● **Aim of the exercise**: Repeat each entry exactly; omit all pictures.

● **Stored data**:
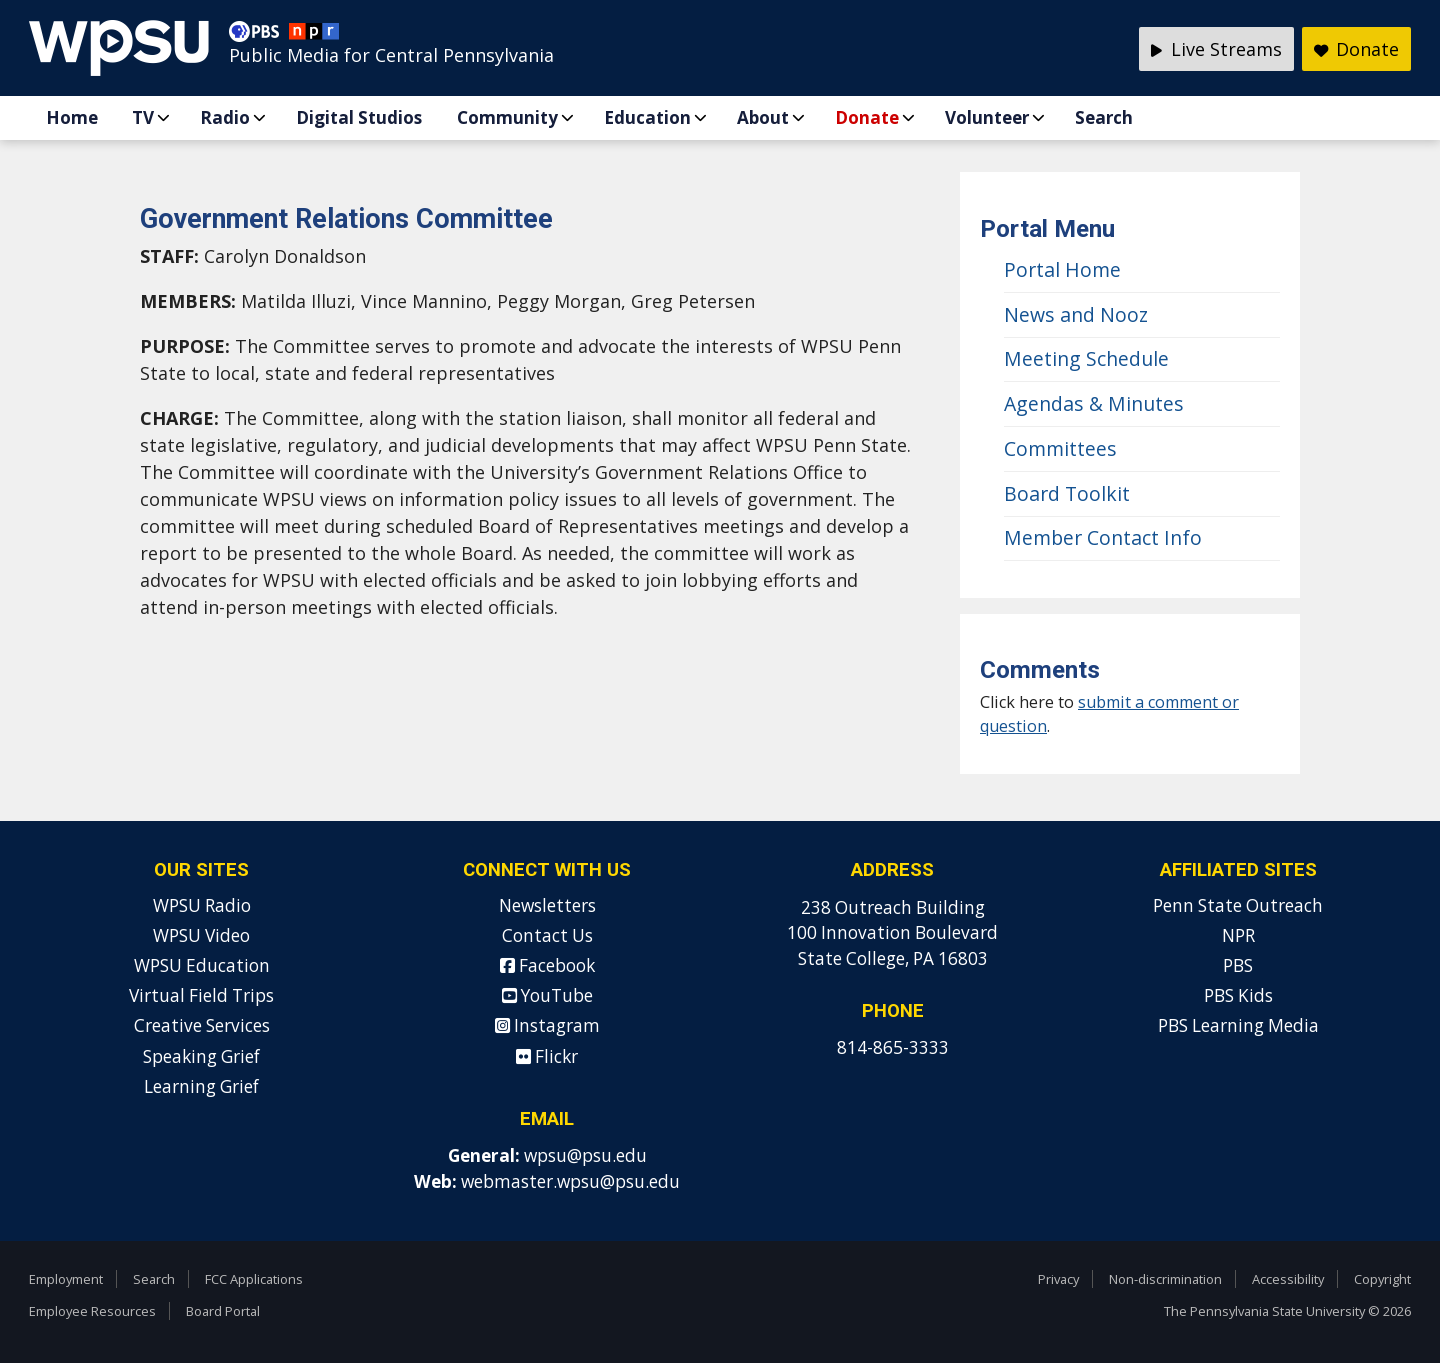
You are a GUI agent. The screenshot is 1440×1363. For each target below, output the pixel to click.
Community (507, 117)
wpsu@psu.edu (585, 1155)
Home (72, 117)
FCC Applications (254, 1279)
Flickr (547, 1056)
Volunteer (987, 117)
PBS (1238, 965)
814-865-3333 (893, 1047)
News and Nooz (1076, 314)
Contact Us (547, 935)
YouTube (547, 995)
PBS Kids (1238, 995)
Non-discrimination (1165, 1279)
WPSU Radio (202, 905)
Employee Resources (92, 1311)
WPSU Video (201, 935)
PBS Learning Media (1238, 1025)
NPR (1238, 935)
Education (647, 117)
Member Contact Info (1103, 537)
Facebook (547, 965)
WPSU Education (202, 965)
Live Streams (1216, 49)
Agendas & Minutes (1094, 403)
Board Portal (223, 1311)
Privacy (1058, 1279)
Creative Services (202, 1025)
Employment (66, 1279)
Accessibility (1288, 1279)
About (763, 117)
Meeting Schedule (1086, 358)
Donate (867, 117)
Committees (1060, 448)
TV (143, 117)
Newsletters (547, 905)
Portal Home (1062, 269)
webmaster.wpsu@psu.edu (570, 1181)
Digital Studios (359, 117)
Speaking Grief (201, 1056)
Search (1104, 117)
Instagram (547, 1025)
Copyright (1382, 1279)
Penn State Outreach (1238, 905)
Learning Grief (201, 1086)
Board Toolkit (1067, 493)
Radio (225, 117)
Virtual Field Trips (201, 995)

● **Output of the task**:
You are a GUI agent. The screenshot is 1440×1363. For each target below, output the pixel to click.
Community (507, 117)
wpsu@psu.edu (585, 1155)
Home (72, 117)
FCC Applications (254, 1279)
Flickr (547, 1056)
Volunteer (987, 117)
PBS (1238, 965)
814-865-3333 (893, 1047)
News and Nooz (1076, 314)
Contact Us (547, 935)
YouTube (547, 995)
PBS Kids (1238, 995)
Non-discrimination (1165, 1279)
WPSU Radio (202, 905)
Employee Resources (92, 1311)
WPSU Video (201, 935)
PBS Learning Media (1238, 1025)
NPR (1238, 935)
Education (647, 117)
Member Contact Info (1103, 537)
Facebook (547, 965)
WPSU Education (202, 965)
Live Streams (1216, 49)
Agendas & Minutes (1094, 403)
Board Portal (223, 1311)
Privacy (1058, 1279)
Creative Services (202, 1025)
Employment (66, 1279)
Accessibility (1288, 1279)
About (763, 117)
Meeting Schedule (1086, 358)
Donate (867, 117)
Committees (1060, 448)
TV (143, 117)
Newsletters (547, 905)
Portal Home (1062, 269)
webmaster.wpsu@psu.edu (570, 1181)
Digital Studios (359, 117)
Speaking Grief (201, 1056)
Search (1104, 117)
Instagram (547, 1025)
Copyright (1382, 1279)
Penn State Outreach (1238, 905)
Learning Grief (201, 1086)
Board Toolkit (1067, 493)
Radio (225, 117)
Virtual Field Trips (201, 995)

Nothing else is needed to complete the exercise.